_To do:_
Please return only the lines between the line with "Where is each" and the final line of the entries, both included, and exclude pictures.

_Provided records:_
________

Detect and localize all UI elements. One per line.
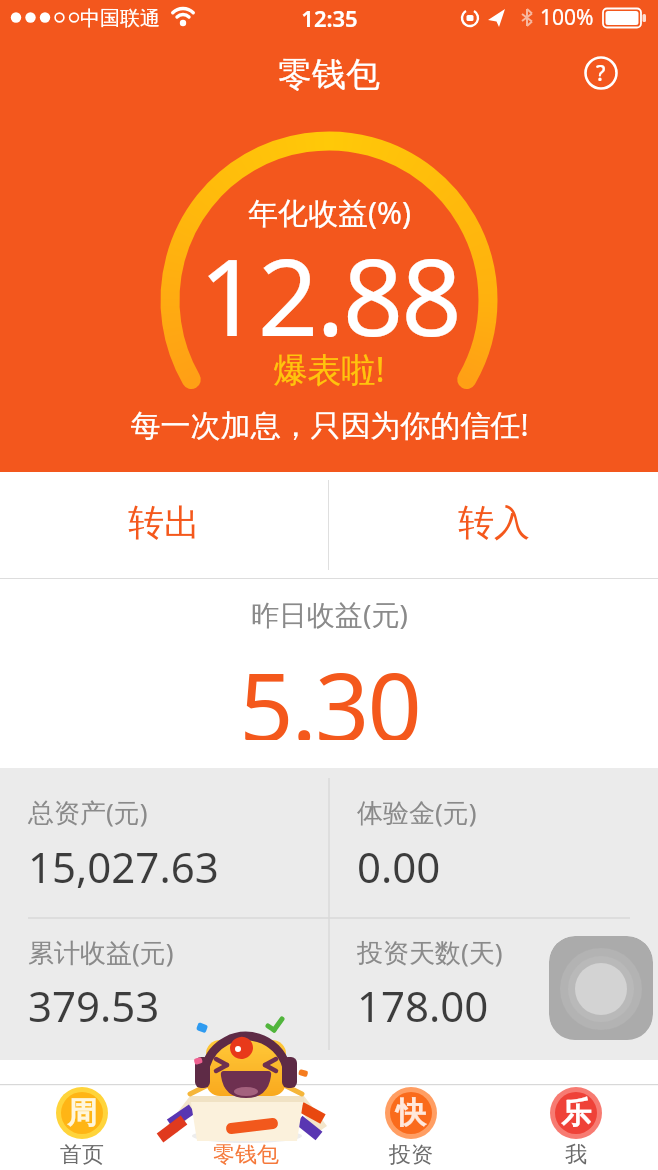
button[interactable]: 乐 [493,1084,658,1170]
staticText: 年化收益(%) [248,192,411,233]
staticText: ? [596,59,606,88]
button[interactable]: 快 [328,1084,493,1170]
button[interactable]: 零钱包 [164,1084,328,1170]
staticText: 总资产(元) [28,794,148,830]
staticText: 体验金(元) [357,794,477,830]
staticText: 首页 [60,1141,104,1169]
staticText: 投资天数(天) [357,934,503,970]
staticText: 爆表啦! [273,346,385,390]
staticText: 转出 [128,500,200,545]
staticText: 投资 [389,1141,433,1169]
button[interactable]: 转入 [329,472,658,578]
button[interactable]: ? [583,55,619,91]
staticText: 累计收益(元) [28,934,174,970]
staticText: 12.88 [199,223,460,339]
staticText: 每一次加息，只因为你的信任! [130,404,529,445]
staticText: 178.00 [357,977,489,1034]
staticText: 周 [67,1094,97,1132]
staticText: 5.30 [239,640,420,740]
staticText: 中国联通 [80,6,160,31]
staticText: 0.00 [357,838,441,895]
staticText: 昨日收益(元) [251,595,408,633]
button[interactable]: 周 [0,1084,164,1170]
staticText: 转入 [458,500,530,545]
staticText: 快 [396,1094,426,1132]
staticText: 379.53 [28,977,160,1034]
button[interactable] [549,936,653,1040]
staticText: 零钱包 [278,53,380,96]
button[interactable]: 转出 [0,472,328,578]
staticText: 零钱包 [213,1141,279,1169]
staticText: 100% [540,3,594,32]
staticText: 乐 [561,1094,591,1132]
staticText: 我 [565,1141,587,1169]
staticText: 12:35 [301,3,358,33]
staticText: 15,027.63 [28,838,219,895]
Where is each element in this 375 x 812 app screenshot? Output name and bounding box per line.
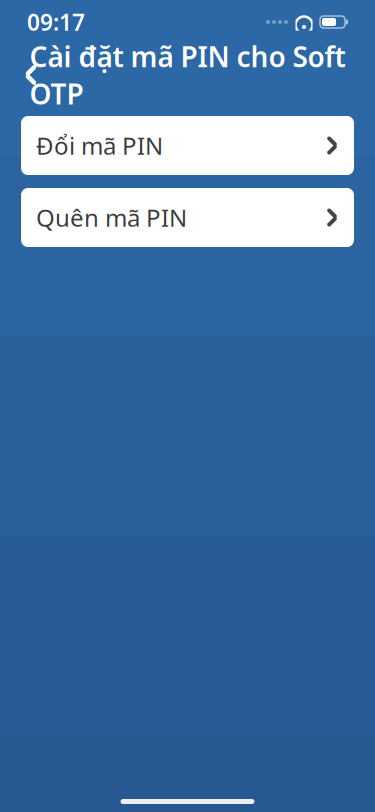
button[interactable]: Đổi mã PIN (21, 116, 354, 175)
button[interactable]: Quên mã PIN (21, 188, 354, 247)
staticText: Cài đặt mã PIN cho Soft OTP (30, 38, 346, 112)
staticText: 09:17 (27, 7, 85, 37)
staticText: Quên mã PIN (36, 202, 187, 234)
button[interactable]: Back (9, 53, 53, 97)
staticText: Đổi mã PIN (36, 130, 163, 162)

________

_Task answer:_
Where is each element in this 375 x 812 app screenshot? Output name and bounding box per line.
button[interactable]: Đổi mã PIN (21, 116, 354, 175)
button[interactable]: Quên mã PIN (21, 188, 354, 247)
staticText: Cài đặt mã PIN cho Soft OTP (30, 38, 346, 112)
staticText: 09:17 (27, 7, 85, 37)
staticText: Quên mã PIN (36, 202, 187, 234)
button[interactable]: Back (9, 53, 53, 97)
staticText: Đổi mã PIN (36, 130, 163, 162)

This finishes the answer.